In den durch die geschaffene Ladefläche überflüssig gewordenen Hintertüren fanden zwei hämmernde Subwoofer Platz, zudem nicht zu verachtende Staufächer für Kleinkram im Zwischenraum. „Zu den größten Herausforderungen zählten die weit ausladenden C-Säulen sowie das Installieren des Tanks und der Stoßdämpfer. Denn auf der Ladefläche untergebracht, sieht das ja nicht so prickelnd aus“, erklärt der Experte und fügt hinzu: „Alles Arbeiten, die der normale Mensch eben nicht so sieht!“

Mobiles Condo auf vier Rädern

Da Entdeckungsreisen durch das Land neben der Schrauberei eine weitere Leidenschaft Goergens sind, hatte er schon lange die Idee im Hinterkopf, ein mobiles Häuschen zu bauen: „Einfach mal an einem einsamen Strand übernachten oder vor seiner Lieblingskneipe übernachten, wenn man doch mal zu tief ins Glas geschaut hat, kein Problem, wenn man sein Haus einfach mitnehmen kann.“ Doch ein Wohnmobil von der Stange mit dünnen Plastikwänden kam für den Tüftler natürlich nicht in Frage. Ein LKW-Chassis musste her sowie ein 6-Zylinder-Toyota-Benzinmotor samt Automatikgetriebe, um das Mobilheim in Fahrt zu bringen.

Wenn ein Mercedes auf einen Camino trifft, kommt ein „Carmino“ heraus, freut sich Autobauer Klaus Goergen.
Wenn ein Mercedes auf einen Camino trifft, kommt ein „Carmino“ heraus, freut sich Autobauer Klaus Goergen.

Als Basis für seinen Camper entschied sich der Karosseriebauer für einen legendären Isuzu TX aus dem Jahr 1960 („Ban Tuk“), der eine neue Ehe mit der Frontpartie eines Isuzu Highlander und den Seitenrahmen des neuen Toyota Hilux Revo eingehen sollte. Viele Stunden verbrachte er erneut an der Abkantbank im befreundeten Korat Steel Center, das ihm bereits bei vielen seiner vorausgegangenen Projekte unterstützt hatte. „Ich wollte keine Schrauben oder Nieten, die von außen sichtbar sind. Jedes Einzelteil wurde daher mühsam vor der Montage in Hochglanz weiß gewrappt, da die Lackiermöglichkeiten für solch einen Koloss in Thailand einfach sehr dünn gesät sind. Denn beim La­ckieren von verzinktem Blech, scheitert so manch ein thailändischer Lackierer“, fachsimpelt der Konstrukteur. Er verpasste dem Oldie eine praktische Flip­front, die Arbeiten am Motor zum Vergnügen macht sowie praktische Selbstmördertüren, die nicht vorne, sondern hinten angeschlagen sind und wegen des größeren Platzangebots ein bequemeres Ein- und Aussteigen ermöglichen. „Perfekt abgedichtete und stabile Türen für den TX gab es quasi nicht, da die Thais den LKW auf einer Holzbank sitzend ohne Türen lenken. Das war alles eine ganze Menge Arbeit, vor allem, wenn man bedenkt, dass man Fahrerhäuser an jeder Ecke kaufen kann. Doch das klassische Design dieses Thai-Urgesteins fernab der Neidgrenze ist einfach unschlagbar!“, freut sich Goergen.
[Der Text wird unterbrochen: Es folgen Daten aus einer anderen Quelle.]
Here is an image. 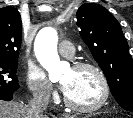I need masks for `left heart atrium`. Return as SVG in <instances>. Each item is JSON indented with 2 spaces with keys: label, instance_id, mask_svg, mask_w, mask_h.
<instances>
[{
  "label": "left heart atrium",
  "instance_id": "1",
  "mask_svg": "<svg viewBox=\"0 0 133 118\" xmlns=\"http://www.w3.org/2000/svg\"><path fill=\"white\" fill-rule=\"evenodd\" d=\"M61 89H62V91H63L64 93H66V92H67L68 87H67V85H66V84H62V85H61Z\"/></svg>",
  "mask_w": 133,
  "mask_h": 118
}]
</instances>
Die praktische Flipfront des Oldies erleichtert Reparaturen am Motor ungemein.
Die praktische Flipfront des Oldies erleichtert Reparaturen am Motor ungemein.
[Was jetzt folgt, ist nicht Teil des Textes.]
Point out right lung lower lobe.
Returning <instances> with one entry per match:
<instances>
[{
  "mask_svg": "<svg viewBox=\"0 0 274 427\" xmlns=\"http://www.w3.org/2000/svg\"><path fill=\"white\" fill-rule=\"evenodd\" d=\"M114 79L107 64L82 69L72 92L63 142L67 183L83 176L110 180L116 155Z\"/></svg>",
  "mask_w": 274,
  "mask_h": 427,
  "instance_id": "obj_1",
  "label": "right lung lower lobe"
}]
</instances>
Derzeit ist er noch mit dem Innenausbau beschäftigt. Doch nicht etwa in „Eiche rustikal“, sondern Hochglanzweiß, mit vielen Rundungen, einem Acht-Meter-Dachhimmel, 10 Meter indirekter LED-Beleuchtung und vielen weiteren Raffinessen. Ein Induktionskochfeld macht schwere Gasflaschen überflüssig, um Gewicht für das Badezimmer zu sparen, das mit komfortablen Keramikarmaturen ausgestattet ist. „Eben bewährte europäische Hausinstallation mit Unterverteilung, nur auf vier Rädern“, schwärmt der Wohnmobilbauer. „Man kann als Farang in Thailand zwar ein Auto besitzen, aber kein Grundstück oder Haus“, bringt Goergen die Vorteile seines mobilen Eigenheims abschließend zufrieden auf den Punkt.